Jornal GGN – O Tribunal Regional Federal da 4ª Região julga nesta segunda (26) os embargos de declaração apresentados pela defesa de Lula à sentença do caso triplex. A sessão está marcada para as 13h30 e, desta vez, não haverá transmissão nem por vídeo e nem por áudio. 
 
“Os embargos de declaração têm rito mais célere. No julgamento, não há sustentação oral das defesas nem do Ministério Público Federal e o relator pode ou não se pronunciar, fazendo um breve relato do pedido e um resumo do voto.

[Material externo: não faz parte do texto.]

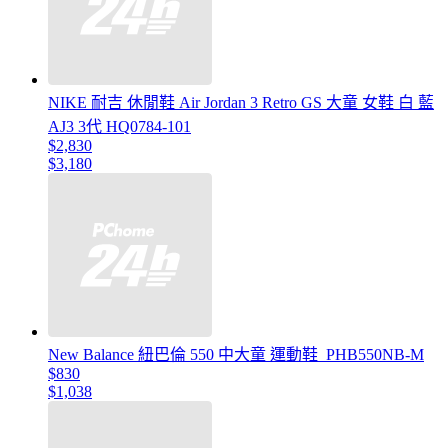
NIKE 耐吉 休閒鞋 Air Jordan 3 Retro GS 大童 女鞋 白 藍
AJ3 3代 HQ0784-101
$2,830
$3,180
New Balance 紐巴倫 550 中大童 運動鞋_PHB550NB-M
$830
$1,038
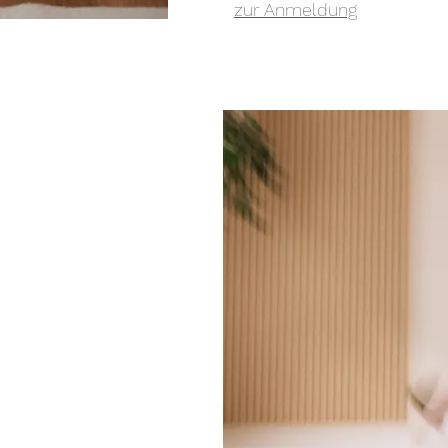
zur Anmeldung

Na sequência, votam os outros dois integrantes da turma”, explicou o Estadão.
 
Mesmo que o TRF-4 rejeite o recurso e decrete a prisão de Lula, o ex-presidente não poderá ser privado de liberdade pois recebeu um salvo-conduto do Supremo Tribunal Federal. A liminar afasta a possibilidade de prisão até que o Habeas Corpus preventivo do petista seja julgado pela Corte.
 
Segundo a Folha, mesmo que a decisão dos desembargadores sobre os embargos não for unânime, o juiz Sergio Moro pode usar o acórdão do julgamento para decretar a prisão de Lula, caso o Supremo rejeito, no dia 4 de abril, o HC contra a execução antecipada de pena.
 
Na semana passada, os ministros deram sinais de que o placar pode ser novamente favorável a Lula, pois discutir o HC é discutir a prisão em segunda instância e há um movimento dentro do STF favorável a mudar o entendimento de 2016, que permitiu a execução antecipada de pena.
 
Após a conclusão do julgamento de hoje no TRF-4, a “defesa de Lula pode recorrer dos embargos, mas a 8ª turma não tem aceitado este tipo de recurso, o que significaria o fim da tramitação do processo na segunda instância”, anotou a Folha.
 
Lula ainda pode impetrar recurso especial no Superior Tribunal de Justiça e um extraordinário no STF. O primeiro visa discutir violações na legislação federal, como o Código de Processo Penal, e o segundo, violações à Constituição.
 
“Os recursos devem ser interpostos no próprio TRF-4, em até 15 dias após a publicação do acórdão do julgamento dos embargos de declaração. Depois deste prazo, o Ministério Público Federal tem mais 15 dias para apresentar contrarrazões. No STJ, serão submetidos à vice-presidência, que realiza o juízo de admissibilidade, funcionando como um filtro de acesso às instâncias superiores”, anotou o jornal.